Saturday, 13 December 2008

WW2 and my Grandad

Joshua is doing a school project on WW2 and he interviewed my Grandad about his experience. I found it fascinating and learnt some new things about him! I have posted the transcript below:

Joshua: How old were you when war was declared?

Grandad: Seven.

Joshua: Where were you when you heard that war had broken out?

Grandad: I was at home with my mum & dad and my two sisters. We had a wireless which ran on an accumulator and a large battery. We were told to be quiet while the Prime Minister broadcast we were at war with Germany.

Joshua: How did you feel when you heard about the war?

Grandad: I didn’t know what to expect. I think I knew mum & dad were worried. All the young men in the village were called up for the forces and all the teachers at school were women as the men had to go in the forces.

Joshua: What parts did your parents play in the war?

Grandad: My father was a coal miner in the Kent mine called “Chiselet”, sunk in the Isle of Thanet (Kent) where we lived. He also was a member of the Home Guard and did night watch guard on the cliffs of Kent. My mum was a house wife who looked after the family feeding and clothing us, she was excellent.

Joshua: How did your life change during the war?

Grandad: My life became very exciting. Air raid sirens sounded every day and at all times. German bombers flew over head on formations of 100 plus, anti aircraft guns blazed away. At night search lights went on to illuminate them. I watched Spitfires shooting some down and fighting with German fighters, planes crashing everywhere, parachutes coming down with English and German pilots attached.

Joshua: What was it like at school before the war?

Grandad: It was very enjoyable and quiet and a pleasure to go to school. I was in the second form after starting school and I was 4 ½. I had good friends and we played marbles and conkers and chased the girls.

Joshua: How did school life change because of the war?

Grandad: School life became a constant upheaval. We had an air raid shelter built in a square under our normal play ground, everyday the sirens sounded and we all filed down steps (about 15-20 steps) and kept in class order sitting on benches and had our lessons down there. There were toilets down there at each end but they were horrible. Sometimes we went home late because they had to wait until the ALL CLEAR siren was sounded.

Joshua: How did your family cope on the rations?

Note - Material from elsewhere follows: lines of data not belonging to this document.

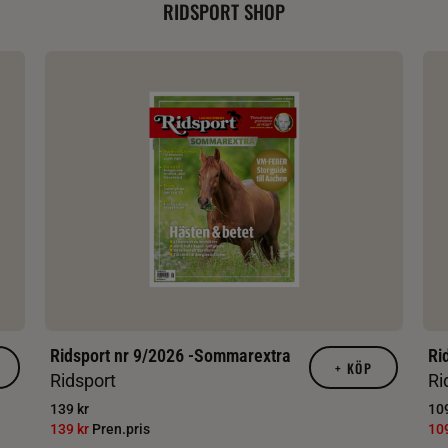
RIDSPORT SHOP
Ridsport nr 9/2026 -Sommarextra
Ri
+
KÖP
Ridsport
Ri
139 kr
109
139 kr
Pren.pris
10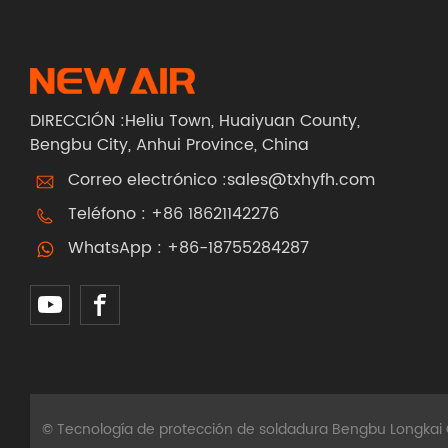
DIRECCIÓN :Heliu Town, Huaiyuan County,
Bengbu City, Anhui Province, China
Correo electrónico :
sales@txhyfh.com
Teléfono :
+86 18621142276
WhatsApp :
+86-18755284287
© Tecnología de protección de soldadura Bengbu Longkai C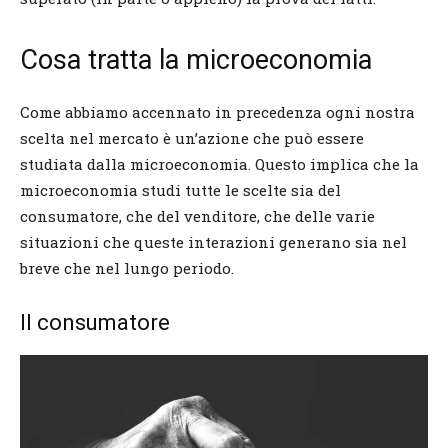
Cosa tratta la microeconomia
Come abbiamo accennato in precedenza ogni nostra
scelta nel mercato è un’azione che può essere
studiata dalla microeconomia. Questo implica che la
microeconomia studi tutte le scelte sia del
consumatore, che del venditore, che delle varie
situazioni che queste interazioni generano sia nel
breve che nel lungo periodo.
Il consumatore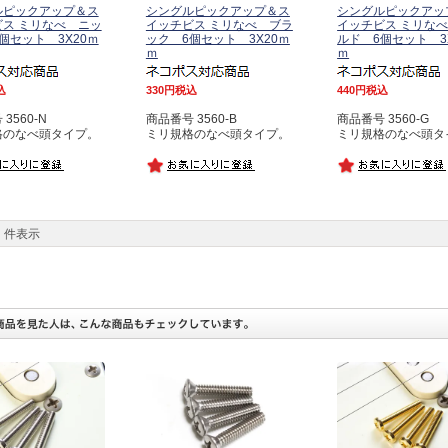
ルピックアップ＆ス
シングルピックアップ＆ス
シングルピックアッ
ス ミリなべ ニッ
イッチビス ミリなべ ブラ
イッチビス ミリな
個セット 3X20ｍ
ック 6個セット 3X20ｍ
ルド 6個セット 3
ｍ
ｍ
込
330
税込
440
税込
3560-N
商品番号 3560-B
商品番号 3560-G
格のなべ頭タイプ。
ミリ規格のなべ頭タイプ。
ミリ規格のなべ頭タ
件表示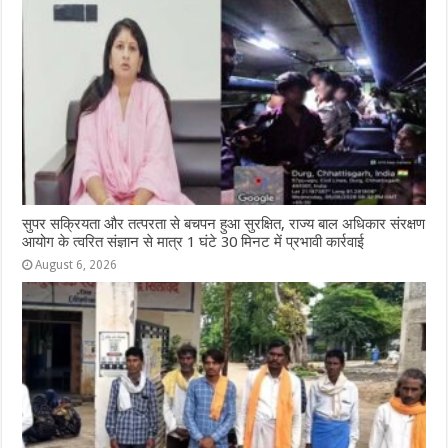
सुपर सक्रियता और तत्परता से बचपन हुआ सुरक्षित, राज्य बाल अधिकार संरक्षण
आयोग के त्वरित संज्ञान से मात्र 1 घंटे 30 मिनट में प्रभावी कार्रवाई
August 6, 2026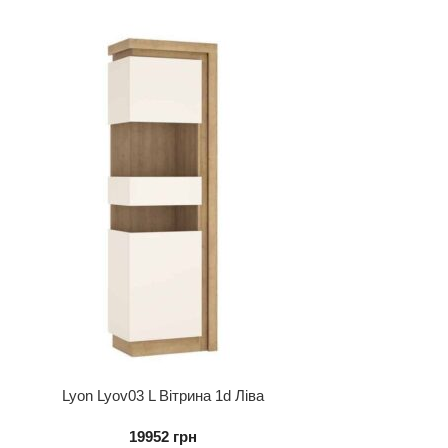
Lyon Lyov03 L Вітрина 1d Ліва
19952
грн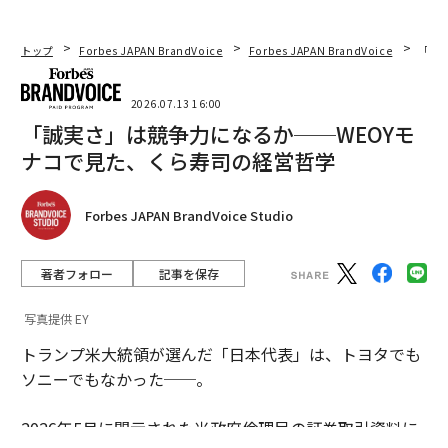
トップ
Forbes JAPAN BrandVoice
Forbes JAPAN BrandVoice
「誠
2026.07.13 16:00
「誠実さ」は競争力になるか──WEOYモ
ナコで見た、くら寿司の経営哲学
Forbes JAPAN BrandVoice Studio
著者フォロー
記事を保存
写真提供 EY
トランプ米大統領が選んだ「日本代表」は、トヨタでも
ソニーでもなかった──。
2026年5月に開示された米政府倫理局の証券取引資料に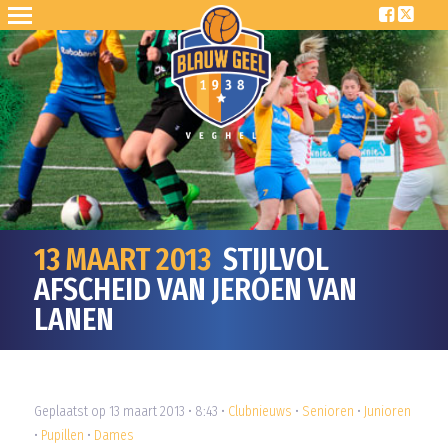
13 MAART 2013
STIJLVOL
AFSCHEID VAN JEROEN VAN
LANEN
Geplaatst op 13 maart 2013 • 8:43 •
Clubnieuws
•
Senioren
•
Junioren
•
Pupillen
•
Dames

Grandad: Mum was an absolute heroine, she cooked wonderful dinners all the time for us kids, although she went without herself. We all had ration books and mum went to the butchers shop every other day to get what was available. We had a veggie garden and we kept four chickens for eggs and dad would come home with an occasional rabbit and mum would make pies and stews. We also received on a regular basis food parcels from Canada. Mum would buy dripping as well which we enjoyed on toast. We could always go scrumping.

Joshua: Do you have any other memories of the war?

Grandad: My memories were exciting, watching planes shooting each other down. I never realised the hurt it was causing others. We would collect bullets and souvenirs from these planes before the authorities got to them and told us to clear off. I went to school in Canterbury after winning a scholarship and caught the bus every day. One day coming home a Messerschmidt machined gunned a bus and two girls were killed. I once was caught with ten others boys pinching ammunition from an army ammo dump. We all had to go to court and my dad was fined £1-10 shillings … he wasn’t happy! We had a German POW camp in the fields at the back of the village, they used to be taken to work on our farms. They were friendly towards us. D day was exciting for everybody and Victory was a blessing.
Our life at home was an upheaval every evening before sunset, we had to fit blackout frames to our windows so we didn’t show any light. We all slept in a “Morrison Shelter” which was a big solid metal caged table with a mattress and blankets. We ate off the table which was fitted in our kitchen. We lived with candle light and the toilet was out I the yard. We were a lucky family Joshua because we all survived. But my dad was worn out and died before he was 60.

3 comments:

dave bish said...

Fascinating and moving.

I reckon Joshua Green has a future in journalism - and blog interviews.

Sean Green said...

Hi did get some editorial help but he has really enjoyed the process ... I will put forward your sugestion but suspect it won't compete with his aspiration of being a professional snow broader!

dave bish said...

Go for the greater joy I say. Blogging is no match for snowboarding.